This page describes how to install and use the OpenSAFELY VS Code extension to assist in
learning and writing ehrQL.
It uses a set of local dummy tables to allow you to inspect the contents of ehrQL tables, columns,
datasets and queries. This means you can use known data (the contents of your dummy tables) to
check if your ehrQL queries are extracting data as you expect.
e.g. given a dummy patient table
patient_id | date_of_birth |
---|---|
1 | 1990-01-01 |
2 | 1980-01-01 |
show(patients.age_on("2020-01-01"))
would display
patient_id | value |
---|---|
1 | 30 |
2 | 40 |
You can check if the extension is already installed by opening an ehrQL dataset definition
file in VS Code. With the file open, click on the the dropdown next to the Run button. If the extension is installed, the first (default) option in the dropdown menu will be "OpenSAFELY: Debug ehrQL dataset".
If you are creating a new repo from the research template, the extension will already be
installed when you start up a codespace.
If you have an existing repo that does not have the extension installed, follow the
instructions to update your codespace.
Click on the Extensions icon in the left hand menu bar in VS Code, or go to
File > Preferences > Extensions.
This will display a list of installed and available
extensions. Search for "opensafely" to find the OpenSAFELY extension.
In a Codespace, updates to the extension will be installed automatically the next time
your codespace starts up. Locally, you will see a notification on the Extensions icon when
you have extensions with updates available, and you will need to manually click on the
"Restart extension" button link to install the updated extension.
The extension requires a folder containing dummy tables. By default, this is expected
to be called dummy_tables
, and located at the top level of your study repo folder.
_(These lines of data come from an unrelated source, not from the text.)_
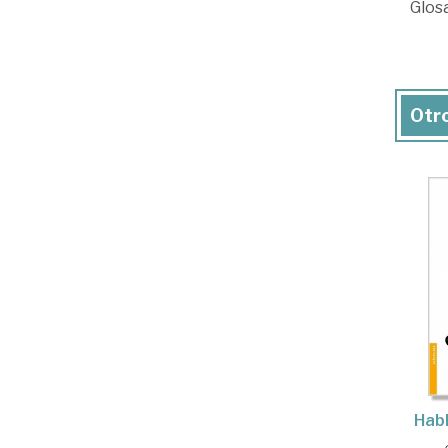
Glosa
Otro
Habl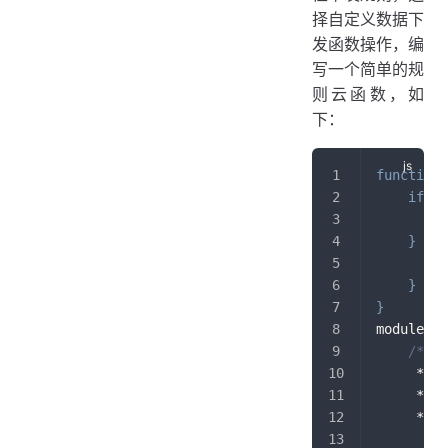
择自定义数据下
发函数操作，编
写一个简单的规
则云函数，如
下：
function
if
(
b
        d
}
els
        d
}
}
module
.
ex
/**
     *
     *
     */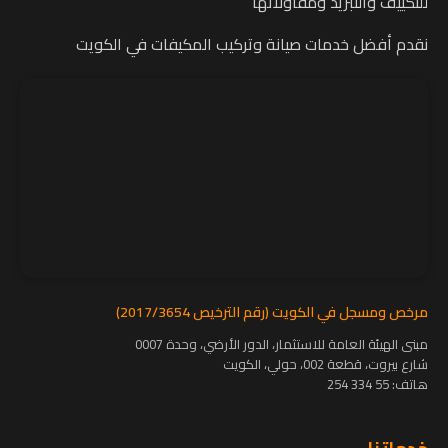
للتكييف والتبريد ومقاولاتها
نقدم أفضل خدمات صيانة وتركيب المكيفات في الكويت
مرخص ومسجل في الكويت (رقم الترخيص 2017/3654)
مبنى الهيئة العامة للاستثمار، الدور الأرضي، وحدة 0007
شارع بيروت، قطعة 002، حولي، الكويت
هاتف:
55 334 254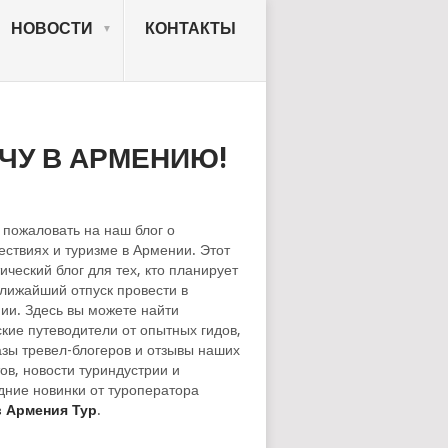
НОВОСТИ
КОНТАКТЫ
ЧУ В АРМЕНИЮ!
 пожаловать на наш блог о
ествиях и туризме в Армении. Этот
ический блог для тех, кто планирует
ближайший отпуск провести в
ии. Здесь вы можете найти
ские путеводители от опытных гидов,
азы тревел-блогеров и отзывы наших
ов, новости туриндустрии и
дние новинки от туроператора
 Армения Тур
.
The
location can be configured in the extension settings.
ehrQL provides some example data for the core ehrQL tables, which you can fetch by
running
opensafely exec ehrql:v1 dump-example-data
This will create a folder called example-data
, which you can rename to dummy_tables
for
use by the extension.
Alternatively you can supply your own dummy tables or use your dataset definition to
generate dummy tables for you.
To generate dummy tables from a dataset definition, dataset_definition.py
, and
save them to a folder called dummy_tables
:
opensafely exec ehrql:v1 create-dummy-tables dataset_definition.py dummy_tables
We can show the contents of an ehrQL dataset, table, column or query by using the show()
.
Import the function:
from ehrql import show
Show the contents of an ehrQL element:
show(<element>)
Click on the Run button, or Ctrl+Shift+P and select the "OpenSAFELY: Debug ehrQL dataset"
command.
The following dataset definition filters patients to only those over 18, and shows the
age
variable and the corresponding date of birth value from the patients
table (with an optional label), and the final dataset output.
from ehrql import create_dataset, show
from ehrql.tables.core import patients
age = patients.age_on("2022-01-01")
show(age, patients.date_of_birth, label="Age")
dataset = create_dataset()
dataset.define_population(age >= 18)
dataset.age = age
show(dataset)
Running the extension opens an adjacent panel to display the contents of the show()
calls.
As we saw in the example above, show()
can be called with multiple ehrQL elements; in this
case, age
, and date_of_birth
from the patients
table. These both contain one row per
patient, and are shown in a single table.
We can show()
any number of one-row-per-patient ehrQL series in a single output table, e.g.:
show(patients.sex, clinical_events.count_for_patient())
Or multiple many-rows-per-patient ehrQL series, as long as they come from the same table.
show(clinical_events.date, clinical_events.numeric_value)
Attempting to use show()
with a combination of one-row-per-patient and many-rows-per-patient
series with raise an error.
e.g. The following is invalid:
show(patients.sex, clinical_events.date)
Instead, show these series separately:
show(patients.sex)
show(clinical_events.date)
The tables will be displayed one after another in the output panel.
If you write some invalid ehrQL in your dataset definition, you will see an error message
printed to the display panel:
show(
medications.where(medications.date >= "2016-01-01").sort_by(medications.dat).first_for_patient()
)
Error loading file 'dataset_definition.py':
Traceback (most recent call last):
File "/home/becky/datalab/ehrql/dataset_definition.py", line 21, in <module>
medications.where(medications.date >= "2016-01-01").sort_by(medications.dat).first_for_patient()
^^^^^^^^^^^^^^^
AttributeError: 'medications' object has no attribute 'dat'
❔ Can you work out what this is telling us?
Refer to the catalogue of errors for details of common error messages and what they mean.